Technical specifications

  • EC2 Instances: 1 x C5.9xl, 1x C6i.8xl, 1 x VT1.3xl
  • Video framework: FFmpeg
  • Video codecs: x264 (CPU), XMA (Xilinx U30)
  • Quality objective: x264 faster
  • Operating system
    • For C5 and C6 – x264, Amazon Linux 2 (Linux kernel 4.14)
    • For VT1- Xilinx: Amazon Linux 2 (Linux kernel 5.4.0-1038-aws)

Video codec settings for encoding performance tests

Instance C5, C6 VT1
Codec x264 mpsoc_vcu_h264
Preset Faster n/a
Output Bitrate (CBR) See Evaluation Targets above See Evaluation Targets above
Chroma Subsampling YUV 4:2:0 YUV 4:2:0
Color Bit Depth 8 bits 8 bits
Profile High n/a

Conclusion

Amazon VT1 EC2 instances are typically used for live real-time encoding; however, this blog post demonstrates VT1 VOD encoding  and price performance advantages when compared to C5 and C6 EC2 instances.
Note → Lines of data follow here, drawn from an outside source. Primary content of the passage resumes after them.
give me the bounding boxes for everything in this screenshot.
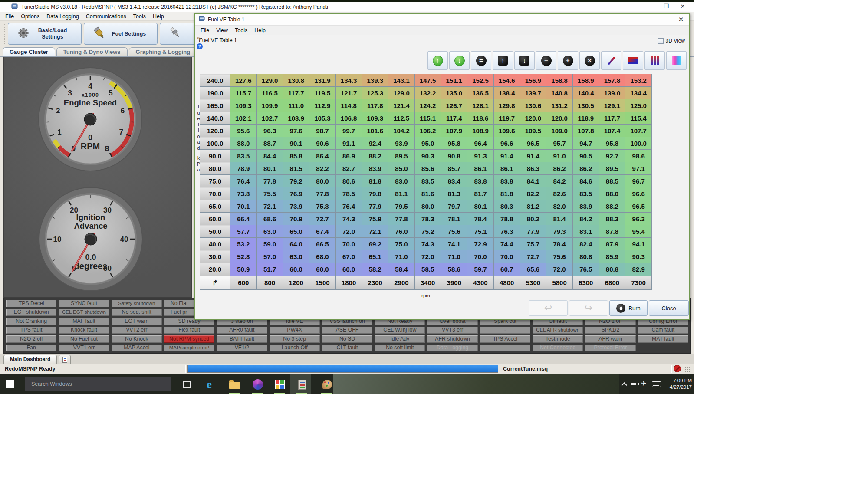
ve-cell[interactable]: 68.0 <box>309 250 336 263</box>
ve-cell[interactable]: 95.0 <box>414 137 441 150</box>
scale-icon[interactable]: ✕ <box>579 51 600 70</box>
ve-cell[interactable]: 91.1 <box>335 137 362 150</box>
ve-cell[interactable]: 79.8 <box>362 187 388 200</box>
increment-icon[interactable]: + <box>558 51 578 70</box>
ve-cell[interactable]: 68.6 <box>256 213 283 225</box>
export-up-icon[interactable]: ↑ <box>427 51 448 70</box>
start-button[interactable] <box>6 380 14 388</box>
ve-titlebar[interactable]: Fuel VE Table 1 ✕ <box>195 14 689 26</box>
shift-down-icon[interactable]: ↓ <box>514 51 535 70</box>
ve-cell[interactable]: 77.8 <box>388 213 415 225</box>
ve-cell[interactable]: 105.3 <box>309 112 336 125</box>
ve-cell[interactable]: 118.6 <box>467 112 494 125</box>
ve-cell[interactable]: 107.7 <box>625 125 652 137</box>
ve-cell[interactable]: 93.9 <box>388 137 415 150</box>
ve-cell[interactable]: 86.9 <box>335 150 362 162</box>
ve-cell[interactable]: 84.4 <box>256 150 283 162</box>
ve-cell[interactable]: 121.7 <box>335 87 362 99</box>
close-button[interactable]: ✕ <box>674 2 691 12</box>
ve-cell[interactable]: 115.4 <box>625 112 652 125</box>
ve-cell[interactable]: 79.5 <box>388 200 415 213</box>
ve-cell[interactable]: 51.7 <box>256 263 283 276</box>
keyboard-icon[interactable] <box>652 381 661 387</box>
ve-cell[interactable]: 81.8 <box>362 175 388 187</box>
ve-cell[interactable]: 83.5 <box>414 175 441 187</box>
ve-cell[interactable]: 119.7 <box>493 112 520 125</box>
ve-cell[interactable]: 82.4 <box>572 238 599 250</box>
menu-item-tools[interactable]: Tools <box>130 13 149 20</box>
ve-cell[interactable]: 139.0 <box>599 87 625 99</box>
ve-cell[interactable]: 77.8 <box>256 175 283 187</box>
ve-cell[interactable]: 65.1 <box>362 250 388 263</box>
ve-cell[interactable]: 70.9 <box>283 213 309 225</box>
ve-cell[interactable]: 109.3 <box>230 99 257 112</box>
ve-cell[interactable]: 75.0 <box>388 238 415 250</box>
ve-cell[interactable]: 70.1 <box>230 200 257 213</box>
ve-cell[interactable]: 80.6 <box>335 175 362 187</box>
ve-cell[interactable]: 131.9 <box>309 74 336 87</box>
ve-cell[interactable]: 88.7 <box>256 137 283 150</box>
close-table-button[interactable]: Close <box>649 300 689 316</box>
ve-cell[interactable]: 78.9 <box>230 162 257 175</box>
ve-cell[interactable]: 95.7 <box>546 137 573 150</box>
task-view-icon[interactable] <box>181 378 193 391</box>
ve-cell[interactable]: 128.1 <box>467 99 494 112</box>
ve-cell[interactable]: 85.9 <box>599 250 625 263</box>
photos-app-icon[interactable] <box>274 378 286 391</box>
ve-cell[interactable]: 82.0 <box>546 200 573 213</box>
ve-cell[interactable]: 124.2 <box>414 99 441 112</box>
search-input[interactable]: Search Windows <box>25 377 171 391</box>
ve-cell[interactable]: 79.3 <box>546 225 573 238</box>
ve-menu-item-tools[interactable]: Tools <box>231 27 251 33</box>
ve-cell[interactable]: 80.8 <box>599 263 625 276</box>
ve-cell[interactable]: 86.3 <box>520 162 546 175</box>
ve-cell[interactable]: 80.3 <box>493 200 520 213</box>
ve-cell[interactable]: 58.5 <box>414 263 441 276</box>
battery-icon[interactable] <box>631 382 638 386</box>
ie-icon[interactable]: e <box>203 378 215 391</box>
ve-cell[interactable]: 107.9 <box>441 125 467 137</box>
ve-cell[interactable]: 127.6 <box>230 74 257 87</box>
ve-cell[interactable]: 129.0 <box>388 87 415 99</box>
tab-main-dashboard[interactable]: Main Dashboard <box>3 355 57 364</box>
ve-cell[interactable]: 96.5 <box>520 137 546 150</box>
ve-cell[interactable]: 69.2 <box>362 238 388 250</box>
ve-cell[interactable]: 74.1 <box>441 238 467 250</box>
ve-cell[interactable]: 83.5 <box>230 150 257 162</box>
ve-cell[interactable]: 96.7 <box>625 175 652 187</box>
menu-item-help[interactable]: Help <box>149 13 168 20</box>
ve-cell[interactable]: 76.4 <box>230 175 257 187</box>
ve-cell[interactable]: 132.2 <box>414 87 441 99</box>
ve-cell[interactable]: 65.0 <box>283 225 309 238</box>
ve-cell[interactable]: 86.2 <box>572 162 599 175</box>
show-desktop-button[interactable] <box>693 374 694 394</box>
ve-cell[interactable]: 88.2 <box>599 200 625 213</box>
ve-cell[interactable]: 134.3 <box>335 74 362 87</box>
ve-cell[interactable]: 97.1 <box>625 162 652 175</box>
ve-cell[interactable]: 154.6 <box>493 74 520 87</box>
ve-cell[interactable]: 76.3 <box>493 225 520 238</box>
ve-cell[interactable]: 83.8 <box>467 175 494 187</box>
gradient-view-icon[interactable] <box>666 51 687 70</box>
toolbar-grip[interactable] <box>2 23 6 44</box>
ve-cell[interactable]: 73.9 <box>283 200 309 213</box>
ve-cell[interactable]: 78.4 <box>546 238 573 250</box>
ve-cell[interactable]: 72.0 <box>546 263 573 276</box>
ve-cell[interactable]: 99.7 <box>335 125 362 137</box>
ve-cell[interactable]: 75.3 <box>309 200 336 213</box>
ve-cell[interactable]: 80.1 <box>256 162 283 175</box>
ve-cell[interactable]: 84.6 <box>572 175 599 187</box>
ve-cell[interactable]: 74.4 <box>493 238 520 250</box>
ve-cell[interactable]: 147.5 <box>414 74 441 87</box>
ve-cell[interactable]: 78.1 <box>441 213 467 225</box>
ve-cell[interactable]: 109.5 <box>520 125 546 137</box>
ve-cell[interactable]: 97.6 <box>283 125 309 137</box>
ve-cell[interactable]: 58.2 <box>362 263 388 276</box>
main-titlebar[interactable]: TunerStudio MS v3.0.18 - RedoMSPNP ( MS3… <box>0 2 694 12</box>
ve-cell[interactable]: 88.3 <box>599 213 625 225</box>
ve-cell[interactable]: 114.8 <box>335 99 362 112</box>
ve-cell[interactable]: 89.5 <box>599 162 625 175</box>
ve-cell[interactable]: 72.7 <box>520 250 546 263</box>
ve-cell[interactable]: 58.4 <box>388 263 415 276</box>
ve-cell[interactable]: 125.0 <box>625 99 652 112</box>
VT1 instances can encode VOD assets up to 52% faster, and achieve up to 75% reduction in cost when compared to C5 and C6 instances. VT1 is best utilized in workloads with VOD encoding jobs that require low encoding speeds in the time it takes to complete outputs. Please visit the Amazon EC2 VT1 instances page for more details.